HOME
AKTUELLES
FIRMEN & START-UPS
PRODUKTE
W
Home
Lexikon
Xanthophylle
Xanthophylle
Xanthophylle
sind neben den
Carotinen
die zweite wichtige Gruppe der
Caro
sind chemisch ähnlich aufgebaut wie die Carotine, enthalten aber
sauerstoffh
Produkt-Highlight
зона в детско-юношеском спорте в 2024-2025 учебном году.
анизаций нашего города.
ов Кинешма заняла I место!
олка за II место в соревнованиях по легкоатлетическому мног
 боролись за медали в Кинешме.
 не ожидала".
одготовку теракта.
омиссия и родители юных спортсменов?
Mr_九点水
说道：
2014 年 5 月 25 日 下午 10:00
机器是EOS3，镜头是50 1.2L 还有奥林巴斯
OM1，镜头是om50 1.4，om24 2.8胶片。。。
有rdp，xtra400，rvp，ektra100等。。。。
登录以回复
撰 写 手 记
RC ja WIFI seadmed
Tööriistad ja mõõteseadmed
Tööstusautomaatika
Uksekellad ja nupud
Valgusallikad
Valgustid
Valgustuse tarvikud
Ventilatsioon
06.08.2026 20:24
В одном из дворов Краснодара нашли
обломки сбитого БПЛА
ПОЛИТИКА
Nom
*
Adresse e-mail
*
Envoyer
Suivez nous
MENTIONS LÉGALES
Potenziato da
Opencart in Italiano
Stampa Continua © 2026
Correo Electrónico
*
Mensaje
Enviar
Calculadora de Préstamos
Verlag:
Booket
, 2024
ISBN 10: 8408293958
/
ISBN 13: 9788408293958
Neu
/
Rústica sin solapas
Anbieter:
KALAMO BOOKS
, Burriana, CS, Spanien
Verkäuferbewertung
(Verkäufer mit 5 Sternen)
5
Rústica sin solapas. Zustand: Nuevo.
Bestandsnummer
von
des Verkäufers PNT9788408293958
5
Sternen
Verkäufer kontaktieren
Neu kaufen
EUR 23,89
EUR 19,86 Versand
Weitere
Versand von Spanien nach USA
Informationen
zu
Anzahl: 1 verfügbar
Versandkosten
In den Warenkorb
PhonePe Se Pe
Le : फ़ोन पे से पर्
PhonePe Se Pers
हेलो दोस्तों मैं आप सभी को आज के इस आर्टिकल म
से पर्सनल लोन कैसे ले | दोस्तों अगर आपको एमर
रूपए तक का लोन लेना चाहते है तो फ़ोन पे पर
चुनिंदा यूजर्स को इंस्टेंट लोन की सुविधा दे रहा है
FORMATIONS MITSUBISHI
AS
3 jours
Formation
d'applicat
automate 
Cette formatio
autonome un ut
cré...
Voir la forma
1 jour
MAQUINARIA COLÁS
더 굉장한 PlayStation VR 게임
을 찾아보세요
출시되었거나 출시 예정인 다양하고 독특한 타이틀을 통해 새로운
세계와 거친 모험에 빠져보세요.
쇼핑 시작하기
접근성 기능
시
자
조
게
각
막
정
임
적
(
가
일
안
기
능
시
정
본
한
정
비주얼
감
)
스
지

* * * * * * * * *

Task goal »
Every line above in which the word "solapas" is present must be copied into the answer.

Written answer »
Rústica sin solapas
Rústica sin solapas. Zustand: Nuevo.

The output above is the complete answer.